The 9000% volume burst in user login requests required cluster scaling beyond our standard upper limits and caused our infrastructure to become unresponsive. In addition, the burst also caused our email providers (Postmark and SendGrid) to throttle our requests.
Starting at 12:45, we’ve observed a significant increase in user login requests. The initial burst of login requests caused a downtime to our authentication service from 13:00 to 13:15. The service started to recover at 13:15 after we increased our overall scaling upper limits and addressed the problem with our email provider.
At 12:57, we were alerted that our primary email provider (Postmark) was throttling us. We were in contact with Postmark immediately to have them lift the throttling. Simultaneously, we switched to our backup email service provider (SendGrid). The switchover worked for a few moments as we soon discovered that our SendGrid’s dedicated sending IP was flagged by email clients (Google, Yahoo, Outlook, etc.) as being spammy. This caused massive delays (1+ hours) in emails reaching their destination (show in the image below). Postmark uses a pool of dedicated IPs to support the high volume of email traffic, as a result we never observed a noticeable delivery delay while emails were being processed through them. At 13:18, we switched back to Postmark once they resolved the issue, and emails were sent out through Postmark successfully afterward.

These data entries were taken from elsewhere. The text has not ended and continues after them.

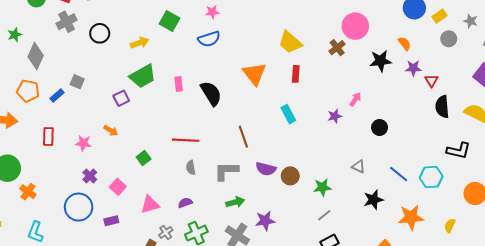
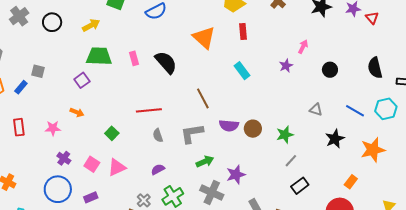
green trapezoid: (143, 76) -> (99, 56), turned -140
black semicircle: (442, 107) -> (375, 68), moved
pink triangle: (150, 205) -> (117, 167), moved

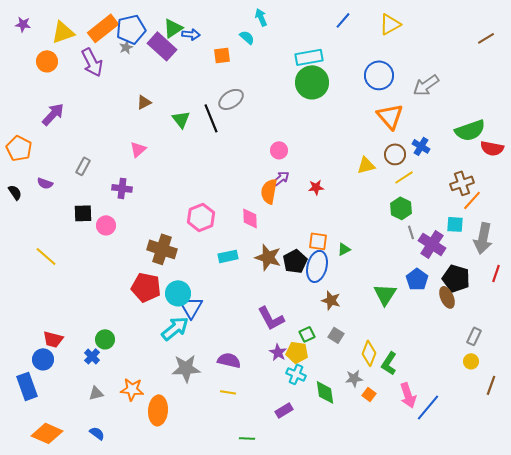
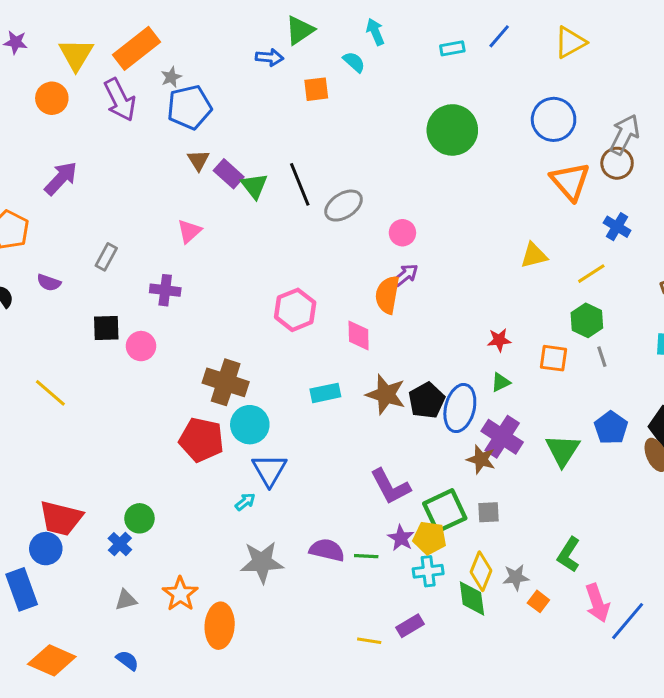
green triangle: (173, 28) -> (300, 30), moved
blue pentagon: (131, 29) -> (189, 107), moved
yellow triangle: (63, 32) -> (76, 54), turned -40
purple rectangle: (162, 46) -> (229, 174), moved, size x0.7
cyan rectangle: (309, 57) -> (452, 48), moved, size x0.6
gray arrow: (426, 85) -> (625, 135), turned 152
gray ellipse: (231, 99) -> (344, 206), moved
brown triangle: (144, 102) -> (198, 160), turned -35
brown circle: (395, 154) -> (617, 163), moved
red star: (316, 187) -> (499, 340), moved
pink hexagon: (201, 217) -> (295, 310), moved
orange square: (318, 241) -> (554, 358), moved
purple cross: (432, 244) -> (502, 437), moved
cyan circle: (178, 293) -> (250, 425), moved
cyan arrow: (175, 328) -> (245, 502), size x0.5
green square: (307, 334) -> (445, 511), size x1.8
gray square: (336, 335) -> (489, 512), turned -35
red trapezoid: (53, 339) -> (61, 518), size x1.4
yellow diamond: (369, 353) -> (481, 571), moved
cyan cross: (296, 374) -> (428, 571), turned -30
orange star: (132, 389) -> (180, 594), turned 30
yellow line: (228, 392) -> (369, 641), moved
green line: (247, 438) -> (366, 556), moved

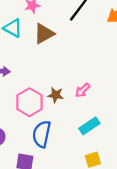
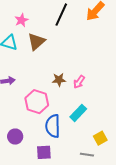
brown star: (56, 95) -> (59, 80), moved
cyan rectangle: (89, 126) -> (78, 113), moved

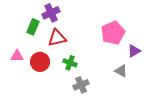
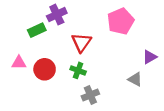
green rectangle: (33, 27) -> (37, 30), turned 42
pink pentagon: (113, 33) -> (121, 21), moved
red triangle: (57, 38) -> (81, 42), moved, turned -42

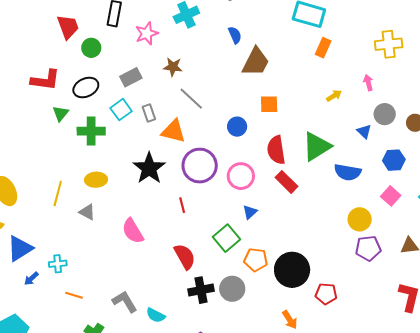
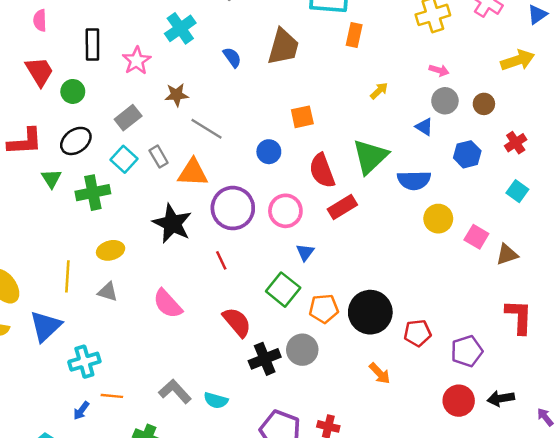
blue semicircle: (235, 35) -> (232, 57), moved
brown trapezoid: (256, 62) -> (283, 47), moved
pink arrow: (368, 83) -> (439, 70), moved, turned 133
red rectangle: (287, 182) -> (342, 207), turned -65
pink square: (391, 196) -> (476, 237), moved
yellow circle: (360, 219) -> (438, 219), moved
blue triangle: (20, 248) -> (46, 326), moved
purple pentagon: (368, 248) -> (467, 351), moved
cyan cross: (58, 264) -> (84, 362), size x1.4
blue arrow: (31, 279) -> (81, 411), moved

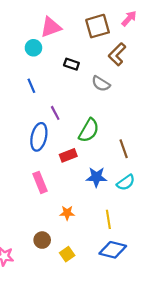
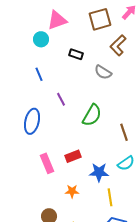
blue ellipse: (39, 137) -> (32, 121), moved
red rectangle: (68, 155) -> (73, 156), moved
blue star: (96, 177) -> (99, 172), moved

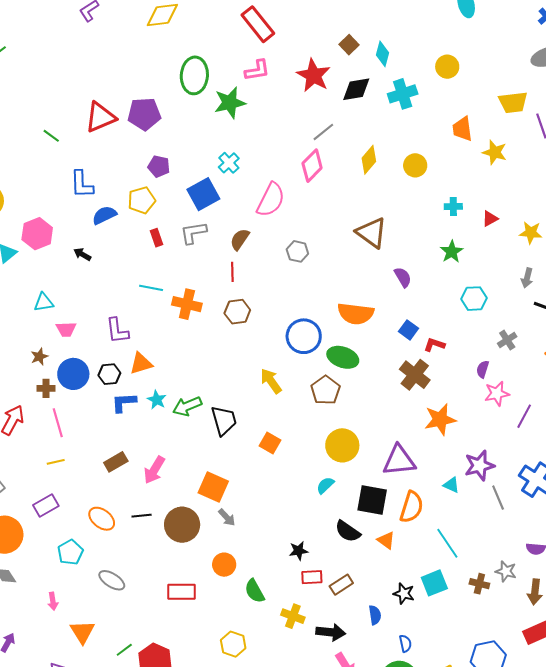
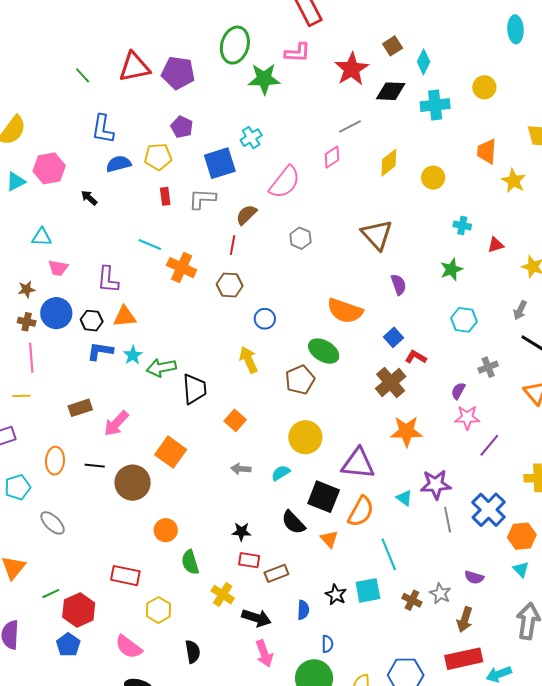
pink diamond: (312, 166) -> (332, 157), size x0.7
blue circle: (304, 336) -> (265, 319), moved, size x0.6
gray arrow: (227, 517) -> (241, 469), moved, turned 126
orange ellipse: (102, 519) -> (55, 461), turned 44
red rectangle: (181, 592) -> (125, 576), moved

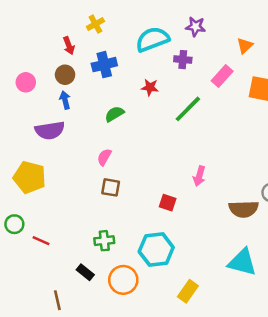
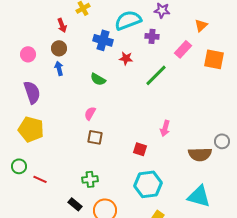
blue cross: (104, 65) -> (103, 40), moved, turned 30
green semicircle: (114, 114) -> (98, 79), turned -119
purple semicircle: (50, 130) -> (32, 92), moved, turned -100
cyan hexagon: (156, 249) -> (148, 184), moved

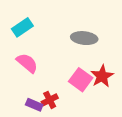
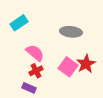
pink semicircle: (27, 63) -> (35, 53), moved
red cross: (50, 100) -> (36, 71), moved

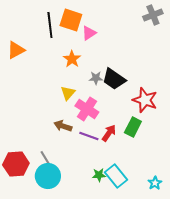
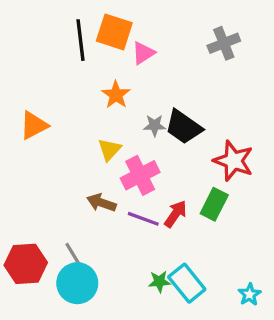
gray cross: (153, 15) -> (224, 43), moved
orange triangle: (16, 50) -> (34, 125), moved
pink cross: (87, 109) -> (140, 175), turned 30

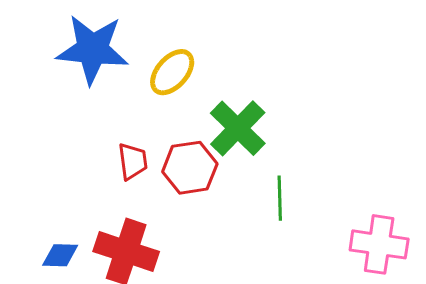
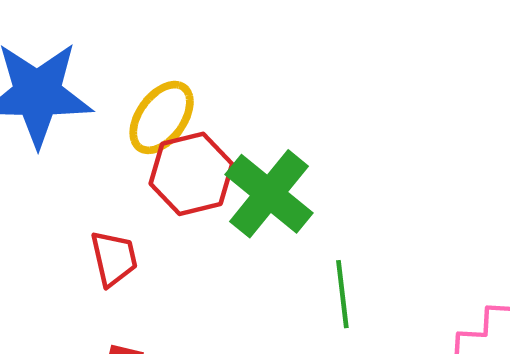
red hexagon: (190, 168) -> (191, 174), moved

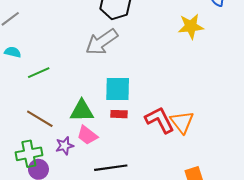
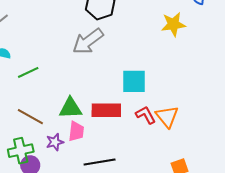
cyan square: (118, 89) -> (134, 81), moved
red rectangle: (119, 114) -> (106, 110), size x1.8
red L-shape: (160, 120) -> (146, 115), size x0.7
pink trapezoid: (87, 135) -> (76, 131), turned -120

During the incident, our Nginx ran into OOM errors. We’ve identified the cause which was by the high volume of simultaneous connections with long response time from the API service. Our API servers were overly utilized in both CPU and memory. At 12:55, our autoscaler kicked in and doubled our API fleet within the first 10 mins. But unfortunately, this did not prove to be sufficient. During the scaling process, our replicas were running at 100% CPU at all time and killed due to OOM errors. This is most likely caused by the new requests that were coming in but old requests were still in process waiting for results from the underlying resources (i.e. database). On average, prior to the incident, our memory usage was at 32MB with 1.7GB as the cap. During the incident, our memory spiked up to 2.8GB representing a ~90x increase, this caused the OOM errors despite the initial pre-allocated ~50x overhead. On the database side, our RDS CPU utilization went from 50% on average to 100%. This was a hard cap on RDS utilization, and no dynamic scaling was possible during the incident. We’ve identified slow queries and are looking into allocating more resources to our database instance.